Below are records that contain pictures; transcribe the text exactly and omit the pictures.

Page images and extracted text

┏━━

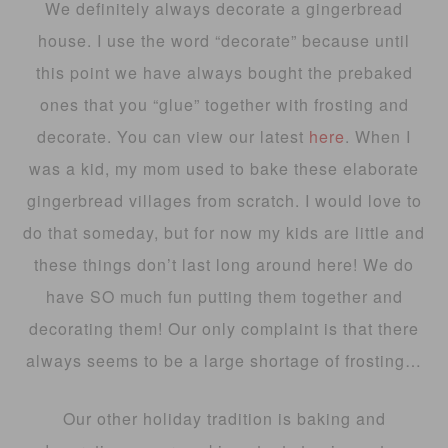
We definitely always decorate a gingerbread
house. I use the word “decorate” because until
this point we have always bought the prebaked
ones that you “glue” together with frosting and
decorate. You can view our latest
here
. When I
was a kid, my mom used to bake these elaborate
gingerbread villages from scratch. I would love to
do that someday, but for now my kids are little and
these things don’t last long around here! We do
have SO much fun putting them together and
decorating them! Our only complaint is that there
always seems to be a large shortage of frosting…
Our other holiday tradition is baking and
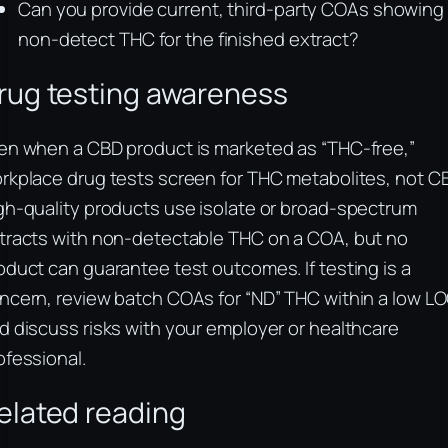
Can you provide current, third-party COAs showing
non-detect THC for the finished extract?
rug testing awareness
en when a CBD product is marketed as “THC-free,”
rkplace drug tests screen for THC metabolites, not C
gh-quality products use isolate or broad-spectrum
tracts with non-detectable THC on a COA, but no
oduct can guarantee test outcomes. If testing is a
ncern, review batch COAs for “ND” THC within a low L
d discuss risks with your employer or healthcare
ofessional.
elated reading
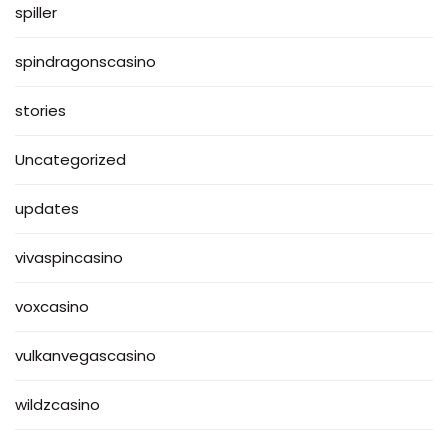
spiller
spindragonscasino
stories
Uncategorized
updates
vivaspincasino
voxcasino
vulkanvegascasino
wildzcasino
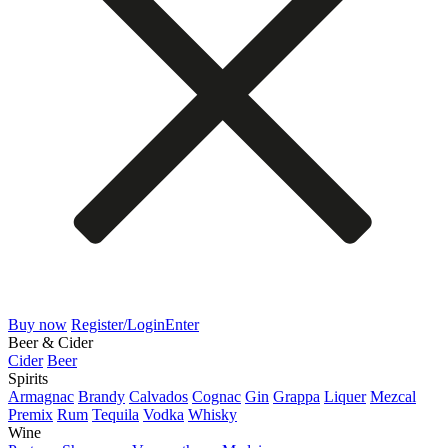
Buy now
Register/Login
Enter
Beer & Cider
Cider
Beer
Spirits
Armagnac
Brandy
Calvados
Cognac
Gin
Grappa
Liquer
Mezcal
Premix
Rum
Tequila
Vodka
Whisky
Wine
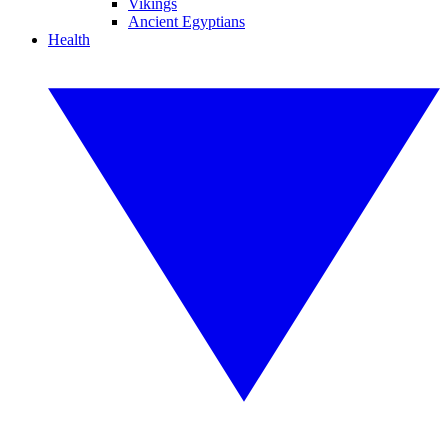
Vikings
Ancient Egyptians
Health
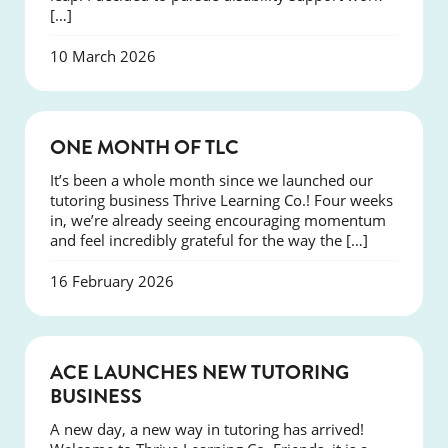
[…]
10 March 2026
COURSES
ONE MONTH OF TLC
It’s been a whole month since we launched our
tutoring business Thrive Learning Co.! Four weeks
in, we’re already seeing encouraging momentum
and feel incredibly grateful for the way the […]
16 February 2026
NEWS
ACE LAUNCHES NEW TUTORING
BUSINESS
A new day, a new way in tutoring has arrived!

┗━━

Completed exercise
We definitely always decorate a gingerbread
house. I use the word “decorate” because until
this point we have always bought the prebaked
ones that you “glue” together with frosting and
decorate. You can view our latest
here
. When I
was a kid, my mom used to bake these elaborate
gingerbread villages from scratch. I would love to
do that someday, but for now my kids are little and
these things don’t last long around here! We do
have SO much fun putting them together and
decorating them! Our only complaint is that there
always seems to be a large shortage of frosting…
Our other holiday tradition is baking and
Can you provide current, third-party COAs showing
non-detect THC for the finished extract?
rug testing awareness
en when a CBD product is marketed as “THC-free,”
rkplace drug tests screen for THC metabolites, not C
gh-quality products use isolate or broad-spectrum
tracts with non-detectable THC on a COA, but no
oduct can guarantee test outcomes. If testing is a
ncern, review batch COAs for “ND” THC within a low L
d discuss risks with your employer or healthcare
ofessional.
elated reading
spiller
spindragonscasino
stories
Uncategorized
updates
vivaspincasino
voxcasino
vulkanvegascasino
wildzcasino
Buy now
Register/Login
Enter
Beer & Cider
Cider
Beer
Spirits
Armagnac
Brandy
Calvados
Cognac
Gin
Grappa
Liquer
Mezcal
Premix
Rum
Tequila
Vodka
Whisky
Wine
Vikings
Ancient Egyptians
Health
[…]
10 March 2026
COURSES
ONE MONTH OF TLC
It’s been a whole month since we launched our
tutoring business Thrive Learning Co.! Four weeks
in, we’re already seeing encouraging momentum
and feel incredibly grateful for the way the […]
16 February 2026
NEWS
ACE LAUNCHES NEW TUTORING
BUSINESS
A new day, a new way in tutoring has arrived!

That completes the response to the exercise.